The morning newspapers of 6 December 1992 brought the news that 150,000 Kar Sevaks (Hindu nationalist volunteers) were heading to Babri Masjid in Ayodhya to claim the disputed land. Large contingents of police and paramilitaries had been deployed to stop the Kar Sevaks from entering Ayodhya.
Babri Masjid was a mosque built in 1527 by Babur, the founder of the Mughal empire that ruled India for more than two centuries. For many years, India had witnessed alarming politicking on the issue. The Hindu right, including the mainstream Bharatiya Janata Party, argued that the mosque was previously called Masjid-i-Janmasthan (Mosque of the Birthplace), acknowledging the site as the birthplace of the Hindu deity Lord Rama. This, they concluded, meant that they should be allowed to demolish the mosque and build a Hindu temple on the site.

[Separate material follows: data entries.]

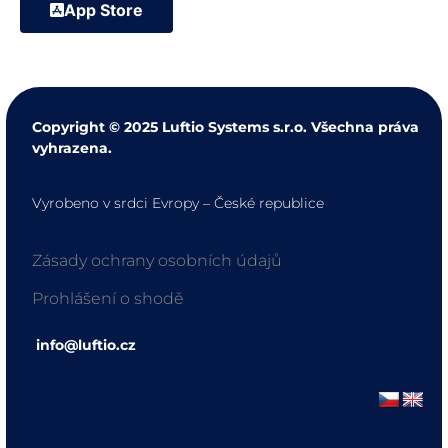
App Store
Copyright © 2025 Luftio Systems s.r.o. Všechna práva
vyhrazena.
Vyrobeno v srdci Evropy – České republice
Zásady ochrany osobních údajů
Prohlášení o shodě
info@luftio.cz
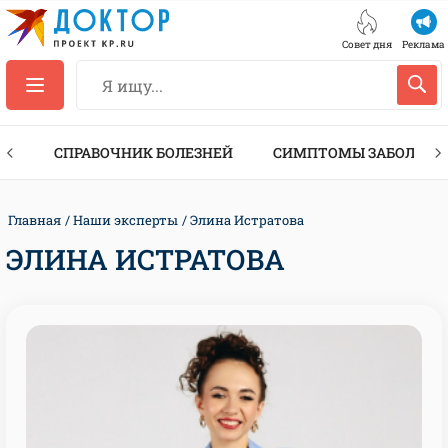
Совет дня
Реклама
ТЫ
СПРАВОЧНИК БОЛЕЗНЕЙ
СИМПТОМЫ ЗАБОЛЕВА
Главная
Наши эксперты
Элина Истратова
ЭЛИНА ИСТРАТОВА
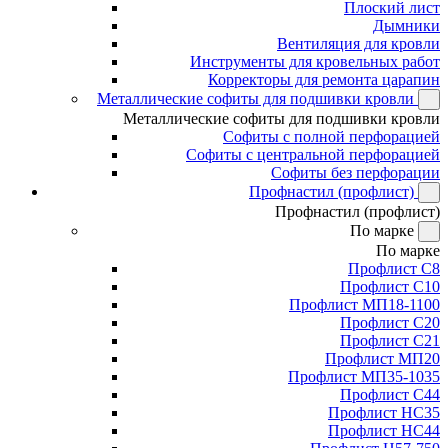
Плоский лист
Дымники
Вентиляция для кровли
Инструменты для кровельных работ
Корректоры для ремонта царапин
Металлические софиты для подшивки кровли
Металлические софиты для подшивки кровли
Софиты с полной перфорацией
Софиты с центральной перфорацией
Софиты без перфорации
Профнастил (профлист)
Профнастил (профлист)
По марке
По марке
Профлист С8
Профлист С10
Профлист МП18-1100
Профлист С20
Профлист С21
Профлист МП20
Профлист МП35-1035
Профлист С44
Профлист НС35
Профлист НС44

On the afternoon of 6 December, we were having lunch when we heard that the Kar Sevaks had broken through the security cordon and entered the mosque complex. An uneasy silence descended on our dorm. A few hours later, the news came that the Kar Sevaks had climbed over the three mighty domes of the mosque and razed it to the ground.
As soon as the news broke, more than 25,000 students from Aligarh Muslim University (AMU) piled out onto Anoopshahra Road in protest, burning a dozen vehicles. It was late into the night before the authorities were able to gain control over the rioting students.